11章 未来予知は終わってる
────これは夢だ。
化学部の面々が駅前の通りを歩いている様子を俯瞰的に確認できる。
自分の姿が鮮明に見えているのだ。夢と現実を誤認するはずがない。
しかしなるほど、自分の顔が明らかに実際のものとは異なるほどに美形だ。自身の顔が見えないというのは、夢の中という深層心理ではプラスに働くのだろうか。
女子勢は皆一様に浴衣を着ている。いや、着物と言うべきだろか。
そんな不安定な様子で歩道を歩いていると、そのうちの一人がバランスを崩して倒れそうになる。
──綾鷹だ。
綾鷹は自身の履いている下駄により、重心が左に傾いた結果、車が往来する大通りへと身を投げ出すようになる。
そのまま────────
カンカンカンカン!!!!!!
「うわぁぁぁぁ!!!」
物事の顛末を見届けることが叶わないまま、俺は耳元で鳴らされた大きな金属音と共に目を覚ます。

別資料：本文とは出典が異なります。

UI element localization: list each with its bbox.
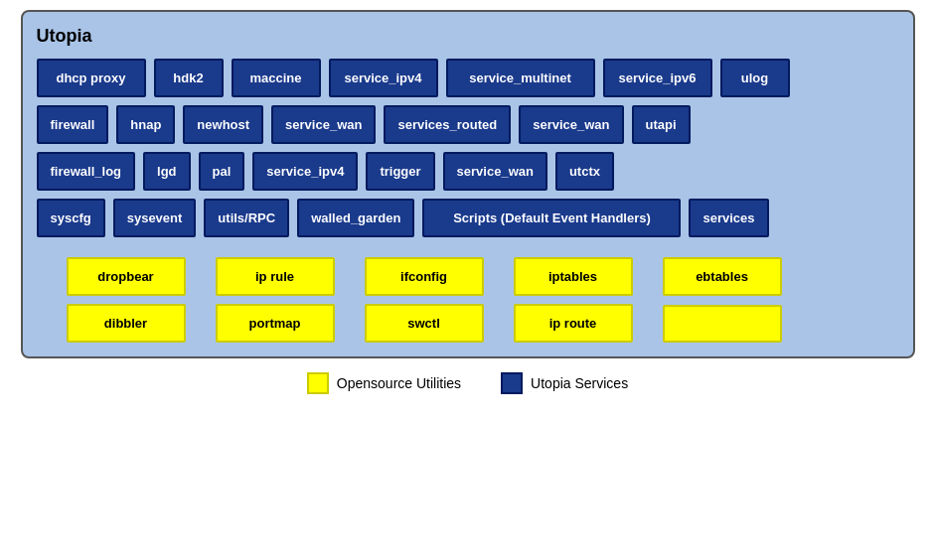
legend-opensource: Opensource Utilities	[307, 372, 461, 394]
yellow-cell-r0-c3: iptables	[514, 257, 633, 296]
yellow-cell-r1-c1: portmap	[216, 304, 335, 343]
blue-cell-r0-c1: hdk2	[154, 59, 224, 97]
yellow-row-1: dibblerportmapswctlip route	[67, 304, 869, 343]
blue-cell-r0-c5: service_ipv6	[603, 59, 712, 97]
yellow-cell-r0-c0: dropbear	[67, 257, 186, 296]
yellow-cell-r0-c2: ifconfig	[365, 257, 484, 296]
blue-cell-r0-c6: ulog	[720, 59, 790, 97]
blue-cell-r1-c6: utapi	[632, 105, 691, 144]
blue-cell-r0-c3: service_ipv4	[329, 59, 438, 97]
yellow-row-0: dropbearip ruleifconfigiptablesebtables	[67, 257, 869, 296]
blue-cell-r2-c3: service_ipv4	[252, 152, 358, 191]
yellow-cell-r1-c2: swctl	[365, 304, 484, 343]
blue-cell-r0-c4: service_multinet	[446, 59, 595, 97]
blue-row-3: syscfgsyseventutils/RPCwalled_gardenScri…	[37, 199, 899, 237]
yellow-cell-r1-c0: dibbler	[67, 304, 186, 343]
blue-cell-r2-c5: service_wan	[443, 152, 547, 191]
legend-utopia: Utopia Services	[501, 372, 628, 394]
blue-cell-r3-c2: utils/RPC	[204, 199, 289, 237]
blue-cell-r3-c4: Scripts (Default Event Handlers)	[422, 199, 681, 237]
legend-blue-box	[501, 372, 523, 394]
blue-cell-r1-c1: hnap	[116, 105, 175, 144]
yellow-grid: dropbearip ruleifconfigiptablesebtablesd…	[37, 257, 899, 343]
blue-grid: dhcp proxyhdk2maccineservice_ipv4service…	[37, 59, 899, 237]
blue-cell-r3-c3: walled_garden	[297, 199, 414, 237]
main-container: Utopia dhcp proxyhdk2maccineservice_ipv4…	[21, 10, 915, 358]
blue-cell-r1-c0: firewall	[37, 105, 109, 144]
blue-cell-r3-c5: services	[689, 199, 768, 237]
utopia-title: Utopia	[37, 26, 899, 47]
legend-yellow-box	[307, 372, 329, 394]
blue-cell-r0-c0: dhcp proxy	[37, 59, 146, 97]
blue-row-2: firewall_loglgdpalservice_ipv4triggerser…	[37, 152, 899, 191]
blue-cell-r1-c2: newhost	[183, 105, 263, 144]
blue-cell-r1-c4: services_routed	[384, 105, 511, 144]
blue-cell-r0-c2: maccine	[232, 59, 321, 97]
blue-cell-r1-c3: service_wan	[271, 105, 376, 144]
blue-row-1: firewallhnapnewhostservice_wanservices_r…	[37, 105, 899, 144]
blue-cell-r2-c6: utctx	[555, 152, 614, 191]
yellow-cell-r0-c1: ip rule	[216, 257, 335, 296]
blue-cell-r3-c1: sysevent	[113, 199, 197, 237]
blue-cell-r1-c5: service_wan	[519, 105, 623, 144]
yellow-cell-r0-c4: ebtables	[663, 257, 782, 296]
legend-utopia-label: Utopia Services	[531, 375, 628, 391]
legend: Opensource Utilities Utopia Services	[307, 372, 628, 394]
blue-cell-r2-c2: pal	[199, 152, 245, 191]
legend-opensource-label: Opensource Utilities	[337, 375, 461, 391]
blue-cell-r3-c0: syscfg	[37, 199, 105, 237]
yellow-cell-r1-c3: ip route	[514, 304, 633, 343]
blue-cell-r2-c0: firewall_log	[37, 152, 136, 191]
blue-row-0: dhcp proxyhdk2maccineservice_ipv4service…	[37, 59, 899, 97]
yellow-cell-r1-c4	[663, 305, 782, 343]
blue-cell-r2-c4: trigger	[366, 152, 434, 191]
blue-cell-r2-c1: lgd	[143, 152, 191, 191]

音の鳴った方を見てみると、綾音がフライパンとお玉を持って横に立っていた。なんとも昭和的な起こし方である。
「あれ、綾音?ここは……えっと」
「もーー。自分の部屋でしょ?私がアイスの家に住むようになったってこと忘れたの?」
「あ、あぁ。そうだった」
綾音は半月ほど前から、俺の家に居候することになっている。
俺たちが逃避行をした数日後──綾音の誕生日から数日後、俺の家には大量のダンボール箱が届いた。
中身は綾音の衣類や、部屋に飾ってあった装飾品、ぬいぐるみなど、彼女の家にあった彼女の所有物が全て入っていた。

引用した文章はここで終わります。